People did their research online, then they called someone they thought might provide their needs, and usually they wanted the same “right now” performance they got from a Google search. The reality was most good providers of services became booked up for the summer in a manner of days or weeks. Many resorted to inexperienced help, or those unemployed looking for a new hustle. Some tried doing their own projects—and some found they had skills they had never used.
Enough of explaining about reactions to our new world.
How can you survive better as your situation has changed? Have you found you could shop local and do without gadgets from China or imported fruits and vegetables?

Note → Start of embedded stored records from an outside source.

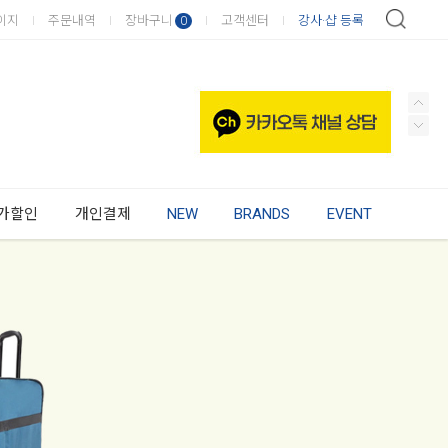
이지
주문내역
장바구니
고객센터
강사·샵 등록
0
가할인
개인결제
NEW
BRANDS
EVENT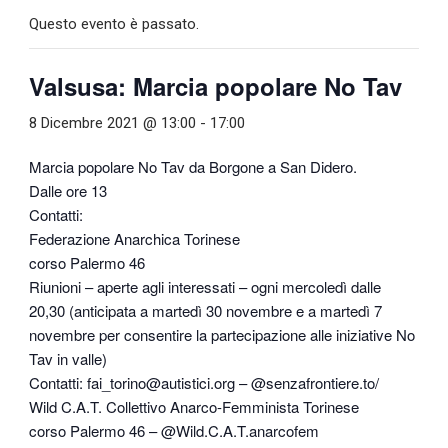
Questo evento è passato.
Valsusa: Marcia popolare No Tav
8 Dicembre 2021 @ 13:00
-
17:00
Marcia popolare No Tav da Borgone a San Didero.
Dalle ore 13
Contatti:
Federazione Anarchica Torinese
corso Palermo 46
Riunioni – aperte agli interessati – ogni mercoledì dalle
20,30 (anticipata a martedì 30 novembre e a martedì 7
novembre per consentire la partecipazione alle iniziative No
Tav in valle)
Contatti: fai_torino@autistici.org – @senzafrontiere.to/
Wild C.A.T. Collettivo Anarco-Femminista Torinese
corso Palermo 46 – @Wild.C.A.T.anarcofem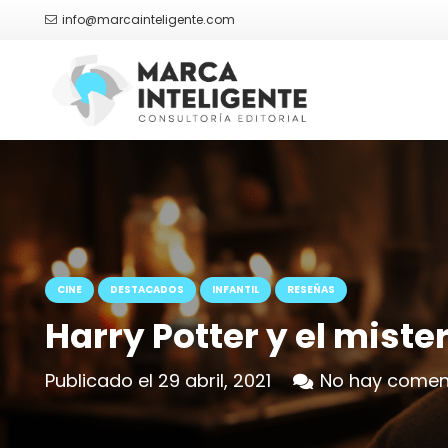
info@marcainteligente.com
CINE
DESTACADOS
INFANTIL
RESEÑAS
Harry Potter y el mister
Publicado el
29 abril, 2021
No hay comen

Have you gotten to know your neighbors? How about the ones at the farmers markets or the community garden? Have you been online to order garden seeds, flowers or outdoor furnishings? Have you found you could eat better and healthier by cooking at home?
And have you made a plan for the new detached garage, circle driveway, patio, pool or koi pond? Perhaps you have put a new roof on the house, added insulation, upgraded a bathroom or kitchen. Time spent at home has probably gone up for the long haul, and we can probably find good in spending time improving our places, our families and our lives.
Maybe you tore out old overgrown shrubs that were in style when planted in the 1970’s and upgraded the plantings. No doubt some new shade trees have been planted in many neighborhoods, and gardening beds and fruiting trees have been added to many a landscape. And while some have bought new mowers, some have bought new lawns. Still other folks have torn up some yard for a garden, for a hedgerow, or maybe a privacy fence. Stone and brick walls and entryways have been projects inspired by lots of time at home. Security items have been on many minds as uncertainties about the future make us uneasy. Home security services have been in high demand lately.
Benefits of the new behaviors have included more time in the relaxing outdoors, immersed in chores or just taking more strolls. Many are harvesting tomatoes, blueberries, peppers from their new gardens, or from plants they have inserted between the shrubbery in their landscapes.
I’ve met one gentleman who is doing a pond for in his backyard. Others just had a simple little water feature added for the ambiance. A few have decided to turn their place into a food forest; apple or nut trees, currants and blueberries and strawberries planted among and under the trees. Pears, pawpaws, even persimmons and jujubes have been planted in yards that only grew maples or Bradford pears before.
Yes, things changed suddenly, and many of us are still in shock or trying to adjust to putting on a mask or else not being able to buy or sell. It has been therapeutic to help other folks find ways to utilize their yards and landscapes for pleasure, relaxation, food, security or just the mental uplift that comes from spending time in nature that is sorely needed after working in an office cubby hole or driving in rush hour traffic.
Though I could decry how doctors at the center for disease control were consulted, and economists and experts in other fields were not asked for advice on the consequences of weeks or months of lock-downs, really all I or anyone else can do is try and make lemonade from the lemons and use our time and our finances wisely.
And give thought to the years ahead. Hoping for the best, yet making decisions to preserve our dreams, including our homes, in case things get worse.